* **MATERIAL TO PROCESS**:

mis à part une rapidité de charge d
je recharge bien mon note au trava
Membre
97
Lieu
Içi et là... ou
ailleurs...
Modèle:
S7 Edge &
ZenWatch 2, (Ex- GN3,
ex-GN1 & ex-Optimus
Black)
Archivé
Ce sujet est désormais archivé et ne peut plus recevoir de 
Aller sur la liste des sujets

---

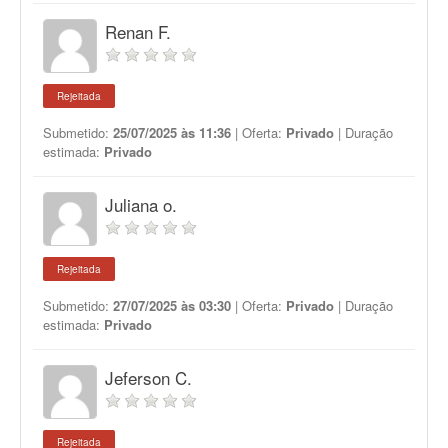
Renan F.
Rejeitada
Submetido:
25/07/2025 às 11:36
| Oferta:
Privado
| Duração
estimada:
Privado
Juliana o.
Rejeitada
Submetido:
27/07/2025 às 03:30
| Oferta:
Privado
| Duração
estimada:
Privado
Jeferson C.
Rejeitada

* * *

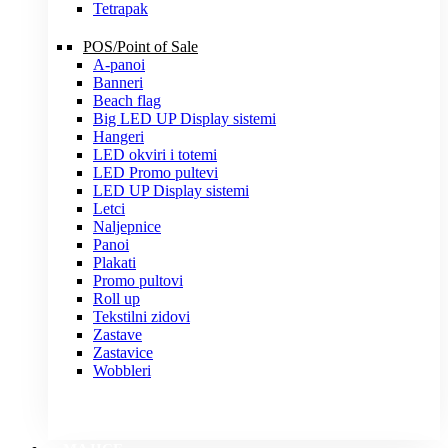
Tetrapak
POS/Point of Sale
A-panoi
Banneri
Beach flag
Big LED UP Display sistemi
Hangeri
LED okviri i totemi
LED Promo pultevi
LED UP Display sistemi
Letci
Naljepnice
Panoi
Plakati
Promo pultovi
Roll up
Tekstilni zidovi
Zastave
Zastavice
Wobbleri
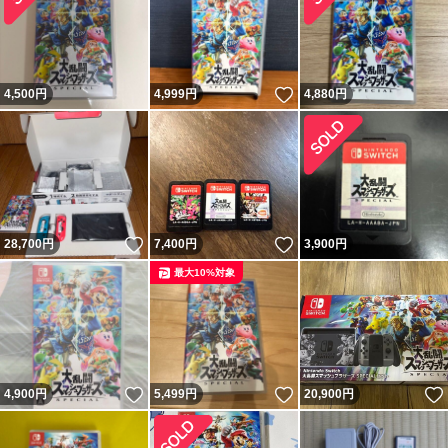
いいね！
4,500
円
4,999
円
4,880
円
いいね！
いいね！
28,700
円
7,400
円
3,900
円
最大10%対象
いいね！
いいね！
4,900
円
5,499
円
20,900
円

* **PROBLEM REQUIREMENTS**: Output each line of the listing above that has "Display".

* **SOLVED EXERCISE**:
Big LED UP Display sistemi
LED UP Display sistemi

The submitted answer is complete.